Dem sinngemäßen Berufungseinwand, im Pfändungsbescheid sei kein Exekutionstitel angegeben worden, sodass Art und Höhe der Abgabenforderung nicht ersichtlich seien, ist - den Ausführungen in der Berufungsvorentscheidung folgend - zu erwidern, dass im § 65 Abs. 1 zweiter Satz AbgEO die Bezeichnung der Abgabenschuld abschließend geregelt ist. Danach hat der Pfändungsbescheid allein die Höhe der Abgabenschuld und der Gebühren und Auslagenersätze im Sinn des § 26 AbgEO anzugeben. Weitere Angaben über die Abgabenschuld sind in den Pfändungsbescheid nicht aufzunehmen (vgl. VwGH 27.3.2003, 2000/15/0067, mwN).

Gemäß § 229 BAO ist als Grundlage für die Einbringung über die vollstreckbar gewordenen Abgabenschuldigkeiten ein Rückstandsausweis elektronisch oder in Papierform auszustellen. Dieser hat Namen und Anschrift des Abgabepflichtigen, den Betrag der Abgabenschuld, zergliedert nach Abgabenschuldigkeiten, und den Vermerk zu enthalten, dass die Abgabenschuld vollstreckbar geworden ist (Vollstreckbarkeitsklausel). Der Rückstandsausweis ist Exekutionstitel für das finanzbehördliche und gerichtliche Vollstreckungsverfahren.

Rückstandsausweise sind öffentliche Urkunden über Bestand und Vollstreckbarkeit von Abgabenschulden und stellen aus den Rechnungsbehelfen der Behörde gewonnene Aufstellungen über Zahlungsverbindlichkeiten dar. Sie sind rechtserheblich und nach § 4 AbgEO unabdingbare Voraussetzung im Vollstreckungsverfahren. Im Rückstandsausweis müssen die Person des Verpflichteten sowie Art und Umfang der geschuldeten Leistung eindeutig bezeichnet werden. Die Nennung der Person, die die Leistung zu erbringen hat, und die Art der Leistung müssen mit den Leistungsgeboten übereinstimmen (vgl. VwGH 29.9.1997, 96/17/0454, Stoll, BAO-Kommentar, 2378).

Überdies bleibt fest zu halten, dass allfällige Einwände gegen den Bescheid des Zollamtes v 13.11.2003, Zahl: GZ einzubringen gewesen wären.

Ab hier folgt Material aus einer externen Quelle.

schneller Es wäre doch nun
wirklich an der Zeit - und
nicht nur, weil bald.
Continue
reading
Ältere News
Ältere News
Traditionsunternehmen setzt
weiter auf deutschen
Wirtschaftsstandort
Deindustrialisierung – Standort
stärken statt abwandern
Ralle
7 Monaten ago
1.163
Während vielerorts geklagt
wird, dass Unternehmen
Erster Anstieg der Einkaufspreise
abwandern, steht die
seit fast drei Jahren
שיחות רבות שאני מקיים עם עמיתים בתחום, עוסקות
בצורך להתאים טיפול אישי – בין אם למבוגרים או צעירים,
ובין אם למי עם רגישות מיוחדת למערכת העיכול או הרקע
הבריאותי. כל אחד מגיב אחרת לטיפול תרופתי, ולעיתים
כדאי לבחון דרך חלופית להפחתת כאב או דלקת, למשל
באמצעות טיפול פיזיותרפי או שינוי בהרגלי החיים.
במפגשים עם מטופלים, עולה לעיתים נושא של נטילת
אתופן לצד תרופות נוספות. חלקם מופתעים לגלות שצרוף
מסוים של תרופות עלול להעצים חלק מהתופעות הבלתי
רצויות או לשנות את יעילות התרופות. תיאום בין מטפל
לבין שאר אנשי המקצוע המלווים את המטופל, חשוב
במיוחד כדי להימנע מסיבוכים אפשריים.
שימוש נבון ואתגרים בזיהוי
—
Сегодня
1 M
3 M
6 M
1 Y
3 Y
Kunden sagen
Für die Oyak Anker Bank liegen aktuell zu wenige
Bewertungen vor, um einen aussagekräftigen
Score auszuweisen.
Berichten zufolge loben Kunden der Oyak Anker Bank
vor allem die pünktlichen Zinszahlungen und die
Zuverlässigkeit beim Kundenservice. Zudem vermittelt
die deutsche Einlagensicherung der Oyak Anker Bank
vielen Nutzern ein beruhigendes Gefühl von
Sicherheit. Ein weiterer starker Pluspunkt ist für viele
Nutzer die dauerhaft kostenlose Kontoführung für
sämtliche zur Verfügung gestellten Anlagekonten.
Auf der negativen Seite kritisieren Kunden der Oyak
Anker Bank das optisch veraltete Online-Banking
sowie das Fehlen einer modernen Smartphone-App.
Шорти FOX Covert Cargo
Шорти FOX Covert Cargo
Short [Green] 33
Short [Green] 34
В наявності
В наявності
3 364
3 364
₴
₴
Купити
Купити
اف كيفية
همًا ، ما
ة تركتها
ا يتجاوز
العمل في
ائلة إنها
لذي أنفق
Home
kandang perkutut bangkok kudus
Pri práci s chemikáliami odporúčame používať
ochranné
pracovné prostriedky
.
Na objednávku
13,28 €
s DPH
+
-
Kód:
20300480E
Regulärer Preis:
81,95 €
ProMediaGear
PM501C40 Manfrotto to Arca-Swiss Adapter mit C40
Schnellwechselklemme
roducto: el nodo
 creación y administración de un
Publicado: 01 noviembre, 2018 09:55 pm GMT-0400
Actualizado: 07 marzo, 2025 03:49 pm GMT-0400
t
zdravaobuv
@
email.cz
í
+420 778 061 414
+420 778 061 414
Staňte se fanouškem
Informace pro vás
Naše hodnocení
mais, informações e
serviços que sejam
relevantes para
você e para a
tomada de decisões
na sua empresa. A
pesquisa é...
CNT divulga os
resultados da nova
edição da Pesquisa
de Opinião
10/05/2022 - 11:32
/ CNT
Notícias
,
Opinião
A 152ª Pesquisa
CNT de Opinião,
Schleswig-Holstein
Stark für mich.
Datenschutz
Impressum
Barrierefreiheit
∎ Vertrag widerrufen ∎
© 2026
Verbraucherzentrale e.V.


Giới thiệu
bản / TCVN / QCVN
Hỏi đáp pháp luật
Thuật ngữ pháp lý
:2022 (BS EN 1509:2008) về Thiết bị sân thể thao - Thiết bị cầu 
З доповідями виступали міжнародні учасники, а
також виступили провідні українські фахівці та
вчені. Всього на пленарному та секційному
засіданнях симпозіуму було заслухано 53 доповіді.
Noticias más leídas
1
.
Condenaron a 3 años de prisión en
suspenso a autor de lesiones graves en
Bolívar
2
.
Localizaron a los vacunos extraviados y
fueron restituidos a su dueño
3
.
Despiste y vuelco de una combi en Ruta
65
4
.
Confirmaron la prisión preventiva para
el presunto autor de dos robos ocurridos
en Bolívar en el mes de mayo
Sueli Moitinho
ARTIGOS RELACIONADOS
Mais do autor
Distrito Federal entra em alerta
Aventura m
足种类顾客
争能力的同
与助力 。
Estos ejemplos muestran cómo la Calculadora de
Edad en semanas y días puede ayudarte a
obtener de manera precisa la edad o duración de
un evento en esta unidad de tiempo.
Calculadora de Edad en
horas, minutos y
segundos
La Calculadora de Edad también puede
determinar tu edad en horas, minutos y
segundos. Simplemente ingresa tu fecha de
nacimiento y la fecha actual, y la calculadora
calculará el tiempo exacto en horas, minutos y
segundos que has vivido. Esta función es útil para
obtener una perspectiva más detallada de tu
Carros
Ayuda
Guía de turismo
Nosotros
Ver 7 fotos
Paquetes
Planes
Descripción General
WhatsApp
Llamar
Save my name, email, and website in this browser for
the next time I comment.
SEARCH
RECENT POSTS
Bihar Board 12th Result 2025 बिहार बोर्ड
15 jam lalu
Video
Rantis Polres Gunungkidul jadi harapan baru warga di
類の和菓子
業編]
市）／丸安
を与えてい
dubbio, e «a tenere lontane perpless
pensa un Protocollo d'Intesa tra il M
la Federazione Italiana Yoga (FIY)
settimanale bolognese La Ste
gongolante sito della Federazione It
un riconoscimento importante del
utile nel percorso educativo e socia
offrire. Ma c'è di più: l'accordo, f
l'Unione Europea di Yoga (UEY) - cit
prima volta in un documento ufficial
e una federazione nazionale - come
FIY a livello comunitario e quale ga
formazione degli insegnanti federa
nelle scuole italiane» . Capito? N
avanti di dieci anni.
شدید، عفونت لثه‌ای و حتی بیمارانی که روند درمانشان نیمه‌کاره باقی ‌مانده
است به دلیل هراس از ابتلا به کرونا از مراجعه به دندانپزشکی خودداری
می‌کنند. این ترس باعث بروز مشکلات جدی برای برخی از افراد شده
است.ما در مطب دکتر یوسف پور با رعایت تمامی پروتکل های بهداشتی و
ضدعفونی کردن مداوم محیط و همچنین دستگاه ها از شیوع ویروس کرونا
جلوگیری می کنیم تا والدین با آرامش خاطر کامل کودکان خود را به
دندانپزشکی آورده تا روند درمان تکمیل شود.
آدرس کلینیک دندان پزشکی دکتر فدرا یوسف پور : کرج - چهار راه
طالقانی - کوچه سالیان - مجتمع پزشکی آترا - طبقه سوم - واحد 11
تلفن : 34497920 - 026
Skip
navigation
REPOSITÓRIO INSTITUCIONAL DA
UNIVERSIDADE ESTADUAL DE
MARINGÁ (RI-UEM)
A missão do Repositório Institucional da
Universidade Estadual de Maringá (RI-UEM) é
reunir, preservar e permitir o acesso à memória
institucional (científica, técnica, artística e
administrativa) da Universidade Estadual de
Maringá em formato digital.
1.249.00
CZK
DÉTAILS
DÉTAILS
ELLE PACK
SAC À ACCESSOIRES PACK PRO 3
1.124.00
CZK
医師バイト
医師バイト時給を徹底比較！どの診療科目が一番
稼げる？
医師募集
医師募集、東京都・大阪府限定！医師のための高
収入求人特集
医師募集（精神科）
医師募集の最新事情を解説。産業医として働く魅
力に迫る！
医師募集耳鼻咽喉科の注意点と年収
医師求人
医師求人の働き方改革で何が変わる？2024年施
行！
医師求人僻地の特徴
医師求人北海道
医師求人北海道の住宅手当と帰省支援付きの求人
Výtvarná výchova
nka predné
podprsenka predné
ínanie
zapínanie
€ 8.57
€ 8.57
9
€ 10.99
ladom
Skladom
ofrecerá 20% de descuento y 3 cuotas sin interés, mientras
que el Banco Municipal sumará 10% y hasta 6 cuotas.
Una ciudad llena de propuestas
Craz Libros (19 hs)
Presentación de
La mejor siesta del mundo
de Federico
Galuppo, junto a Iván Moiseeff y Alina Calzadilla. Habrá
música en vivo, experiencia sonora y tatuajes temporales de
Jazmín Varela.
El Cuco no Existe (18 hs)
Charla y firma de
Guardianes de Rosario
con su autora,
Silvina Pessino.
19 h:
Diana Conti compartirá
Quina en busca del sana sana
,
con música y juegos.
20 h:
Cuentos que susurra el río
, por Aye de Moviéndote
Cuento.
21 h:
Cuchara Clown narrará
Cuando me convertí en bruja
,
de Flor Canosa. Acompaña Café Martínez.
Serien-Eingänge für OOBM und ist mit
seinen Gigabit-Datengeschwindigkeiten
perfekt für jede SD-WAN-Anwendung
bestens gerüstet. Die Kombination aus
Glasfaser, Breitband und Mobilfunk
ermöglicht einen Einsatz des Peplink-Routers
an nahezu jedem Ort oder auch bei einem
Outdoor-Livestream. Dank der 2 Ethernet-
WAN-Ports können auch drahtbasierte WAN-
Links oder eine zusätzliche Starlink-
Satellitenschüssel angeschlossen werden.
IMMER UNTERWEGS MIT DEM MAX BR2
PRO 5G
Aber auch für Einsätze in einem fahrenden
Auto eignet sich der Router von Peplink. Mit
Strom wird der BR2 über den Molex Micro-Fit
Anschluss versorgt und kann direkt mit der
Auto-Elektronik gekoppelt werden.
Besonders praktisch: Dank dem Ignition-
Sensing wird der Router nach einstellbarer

Aus den oa Sach- und Rechtsgründen war der Beschwerde ein Erfolg zu versagen.

 

Zulässigkeit einer Revision

Die Revision gegen die gegenständliche Entscheidung ist gemäß Art. 133 Abs. 4 B-VG nicht zulässig, weil die Entscheidung nicht von der Lösung einer Rechtsfrage abhängt, der grundsätzliche Bedeutung zukommt. Weder weicht die gegenständliche Entscheidung von der bisherigen Rechtsprechung des Verwaltungsgerichtshofes ab, noch fehlt es an einer Rechtsprechung; weiters ist die vorliegende Rechtsprechung des Verwaltungsgerichtshofes auch nicht als uneinheitlich zu beurteilen. Auch liegen keine sonstigen Hinweise auf eine grundsätzliche Bedeutung der zu lösenden Rechtsfrage vor. Konkrete Rechtsfragen grundsätzlicher Bedeutung sind weder in der gegenständlichen Beschwerde vorgebracht worden noch im Verfahren vor dem Bundesfinanzgericht hervorgekommen. Das Bundesfinanzgericht konnte sich bei allen erheblichen Rechtsfragen auf eine ohnehin klare Rechtslage stützen.